Prior to launching InterNex Capital in 2015, Lin was managing director at GE Capital, where she held various senior leadership roles for just under a decade and received multiple awards for growth. Prior to GE Capital, Lin was a transactional lawyer at Simpson Thacher & Bartlett (NY), De Brauw (Netherlands) and Freehills (Australia), covering private equity, leveraged/corporate finance and capital markets. Lin serves on the Duke Law Board of Visitors where she received the 2015 Alumni Award, and is a founding member of the Duke Law International Advisory Board. Lin was formerly co-champion of GE Capital’s Asian Women initiative and has recently joined SFNET’s Women in Commercial Finance Committee. She holds an LLM from Duke University, an LLB (with honors) and a BCom (accounting and economics double major) from Sydney University (Australia). Lin has lived in four continents, worked in three countries, and speaks five different languages. She lives in Manhattan with her husband and her two children.
What advice would you offer to women just starting out in the industry?
Focus on developing self-awareness early. Understand and be expressive about what benefits you can deliver to your employer, the industry, and seek out opportunities to demonstrate your strengths but also to develop and grow. Do not underestimate how much your value-add evolves and increases exponentially with your growing experience.

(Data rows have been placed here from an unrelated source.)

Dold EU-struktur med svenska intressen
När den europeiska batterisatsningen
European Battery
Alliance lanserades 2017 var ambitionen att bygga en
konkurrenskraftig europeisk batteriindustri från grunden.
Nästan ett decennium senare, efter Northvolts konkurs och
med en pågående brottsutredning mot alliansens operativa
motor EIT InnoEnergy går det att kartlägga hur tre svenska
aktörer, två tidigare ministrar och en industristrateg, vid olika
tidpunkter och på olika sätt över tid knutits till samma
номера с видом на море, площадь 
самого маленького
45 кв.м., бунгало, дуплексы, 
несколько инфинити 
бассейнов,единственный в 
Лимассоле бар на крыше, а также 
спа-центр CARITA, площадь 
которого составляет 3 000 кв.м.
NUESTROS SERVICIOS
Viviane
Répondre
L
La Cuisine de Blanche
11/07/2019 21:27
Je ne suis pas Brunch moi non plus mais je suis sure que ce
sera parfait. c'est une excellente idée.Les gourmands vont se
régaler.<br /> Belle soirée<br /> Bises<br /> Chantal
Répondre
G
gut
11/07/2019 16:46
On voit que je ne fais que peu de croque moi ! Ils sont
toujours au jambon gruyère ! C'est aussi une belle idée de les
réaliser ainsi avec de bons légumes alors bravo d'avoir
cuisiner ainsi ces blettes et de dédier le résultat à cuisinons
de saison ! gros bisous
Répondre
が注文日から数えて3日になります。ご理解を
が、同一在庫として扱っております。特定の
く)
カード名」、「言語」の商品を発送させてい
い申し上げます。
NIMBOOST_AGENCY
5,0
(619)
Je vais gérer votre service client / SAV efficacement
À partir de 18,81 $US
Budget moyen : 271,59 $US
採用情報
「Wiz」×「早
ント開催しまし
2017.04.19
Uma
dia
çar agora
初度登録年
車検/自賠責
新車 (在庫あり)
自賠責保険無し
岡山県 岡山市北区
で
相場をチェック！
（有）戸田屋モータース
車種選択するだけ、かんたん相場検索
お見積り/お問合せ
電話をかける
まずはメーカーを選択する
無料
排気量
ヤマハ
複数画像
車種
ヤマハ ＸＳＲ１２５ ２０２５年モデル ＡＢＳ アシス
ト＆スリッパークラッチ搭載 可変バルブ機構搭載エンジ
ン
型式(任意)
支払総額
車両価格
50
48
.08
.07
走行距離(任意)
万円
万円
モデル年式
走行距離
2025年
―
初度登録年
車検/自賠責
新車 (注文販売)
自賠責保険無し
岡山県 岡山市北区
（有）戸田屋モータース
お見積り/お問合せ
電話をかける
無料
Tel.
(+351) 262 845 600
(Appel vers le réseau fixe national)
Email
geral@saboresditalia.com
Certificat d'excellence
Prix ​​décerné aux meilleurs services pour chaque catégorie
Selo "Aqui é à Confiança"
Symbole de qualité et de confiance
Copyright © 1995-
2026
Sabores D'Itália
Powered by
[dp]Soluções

As a woman in finance, yes, of course, be cognizant of potential biases, but most of all, do not let being a woman ever be a chip on your shoulder. Your glass is not “half empty”. It may be a different glass, but it is completely full. Once you embrace that, and you are fully comfortable with and cognizant of your skills and the value you bring to the table, you should totally forget you are a woman and just get on with it. The sooner you realize this, the more you can focus on achieving your full potential.
What do you know now that you wish you knew in the beginning of your career?
The most important business relationships you’ll have later on in your career were forged during the earlier days of your career. Cherish those relationships. Go out for drinks with your friends, and, yes, do grab coffee with the person you enjoyed working with during that last transaction. It regularly surprises me how many of those long-time friends have subsequently turned out to become invaluable strategic relationships. Trust goes a long way in our industry.
What kind of role has mentoring and/or sponsorship played in your career?
I am the grateful beneficiary of the time and generosity that many friends, family, colleagues, mentors and sponsors have showered onto me along the way. I did not make the big decisions in my career — ranging from my move from Australia to the US in the late ‘90s to my leaving an established financial institution to co-found InterNex Capital in 2015 — all by myself. My early mentors — ranging from Duke, Simpson Thacher and GE Capital— remain dear friends, and in some cases business partners and investors today. Do not undervalue the insight and input you can garner from industry experts, peers, family, friends, and mentees. Everybody has something to offer. You can and should offer something to the next person. Build that community of support by helping others. Your eco-system ends up defining you much more than you might think.
What do you think the industry could do to attract and retain the best and the brightest today?
It is key to make the most of your work force’s disparate skills, diverse backgrounds and perspectives. At InterNex Capital, we hold regular brainstorming sessions to tap the creativity, expertise and insights of our team members. We strive to continually engage and challenge them, encouraging them to stretch, to try something different and go outside their comfort zone. We’ll create leadership opportunities in cross-functional projects for that purpose. We also believe in the importance of giving back to our community and we create opportunities for our employees to find their cause to support. Most of all, people want to work with colleagues they like and respect. “Nice” is a heavily under-appreciated word — and rarely used to describe the workplace in our industry. I am proud to say that we strive to build a “nice” culture here at InterNex Capital.